The City claims that it’s tried to keep the water flowing through much of the urban area, but has run out of its share of the river flows (see SJV Water News, September 11, 2024).  The City is not the only water right holder, but it does manage the river through the reaches between the First and Second Points of Measure, including several weirs that divert water for both the City and for water districts including Kern Delta, North Kern, Buena Vista Water Storage District and the Kern County Water Agency. “The City Attorney’s office and City Council have been doing everything in our power to keep water in the river and, at the same time, make sure we don’t get sued for violating our contracts,” City Attorney Ginny Gennaro stated at a recent City Council meeting.

Map of the Kern River through the reaches managed by the City of Bakersfield. From “Kern River Flow and Municipal Water Program - Recirculated Draft Environmental Impact Report.” City of Bakersfield, August 2016.

The Kern River, when the City allows it, flows through the heart of Bakersfield.  During the big winter of 2023, the flow of the river couldn’t be controlled by Lake Isabella and the Kern re-established itself all the way to the California Aquaduct on the west side of the Valley. Historically, the Kern flowed into multiple lakes, Kern Lake, Buena Vista Lake, Goose Lake, and Tulare Lake or Pa’ashi. Most current residents in Bakersfield and the Southern San Joaquin Valley don’t realize that the Kern was once a healthy river that supplied these ecologically and culturally important lakes and marshes.

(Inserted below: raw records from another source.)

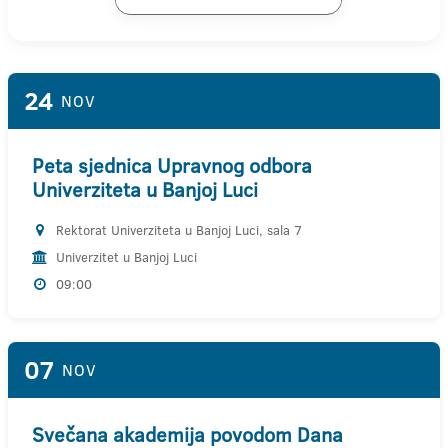
24
NOV
Peta sjednica Upravnog odbora
Univerziteta u Banjoj Luci
Rektorat Univerziteta u Banjoj Luci, sala 7
Univerzitet u Banjoj Luci
09:00
07
NOV
Svečana akademija povodom Dana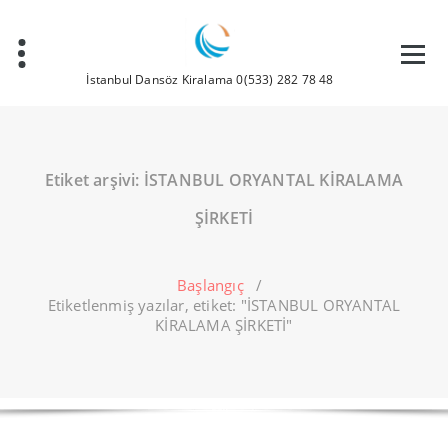
İçeriğe
geç
İstanbul Dansöz Kiralama 0(533) 282 78 48
Etiket arşivi: İSTANBUL ORYANTAL KİRALAMA
ŞİRKETİ
Başlangıç
/
Etiketlenmiş yazılar, etiket: "İSTANBUL ORYANTAL
KİRALAMA ŞİRKETİ"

“Still, until Pa’ashi made its return this year, many people across the valley didn’t even know about it or its fellows: Buena Vista Lake, Goose Lake, and Kern Lake. Why this insistence on forgetting the lake and its power, its implacable ability to return? I believe it is an example of what Indigenous and anti-colonial scholars have called ‘colonial unknowing’” (from Underhill 2023 citing Vimalassery et al, 2016 definition of ‘colonial unknowing”).

People in the city can see full canals behind fences that are even now filled from the Kern River water.  Most of the larger canals historically were natural channels that diverged from the river as sands and sediments formed the Kern River Delta and the river split into multiple channels.  ..[GB1] 

“Year after year 'the sandy material eroded by the river from its mountain watershed has been deposited in San Joaquin Valley below the point at which the river emerges upon the plain.  New channels have been constantly forming while old ones were being obliterated, and the delta region thus built up extends 20 to 25 miles toward the south and west, terminating in a great semicircle formed by Kern and Buena Vista lakes and the upper portion of Buena Vista Swamp.  The central portion of this delta is generally referred to as Kern Island. The flow of water in many of the delta channels is now under control, and they are classed as canals.” (Grunsky, 1898)

These sloughs and marshy channels were stripped of their ecological values and became the canals of those that straightened them and removed all the vegetation.  So even though these canals receive more regular flows then the lower Kern River, they are not available for either people to recreate or for nature to provide any ecological services to fish and wildlife.

Early Kern River Delta Map from Grunsky 1898.

This summer’s dewatering of the Kern River, and the resulting fish kill, is a tragedy, and a violation of California’s public trust and fish protection laws. Friends of the River and the plaintiff coalition is  working through the time consuming litigation process to prevent this from happening again and instead ensure that the Kern River once again becomes the “Heart of Bakersfield” with year-round flows and a healthy ecosystem – a living river that people can enjoy.  In the meantime, all of us involved in the effort will continue to document the results of the City’s mismanagement and continue our efforts to show some love for the heart of Bakersfield.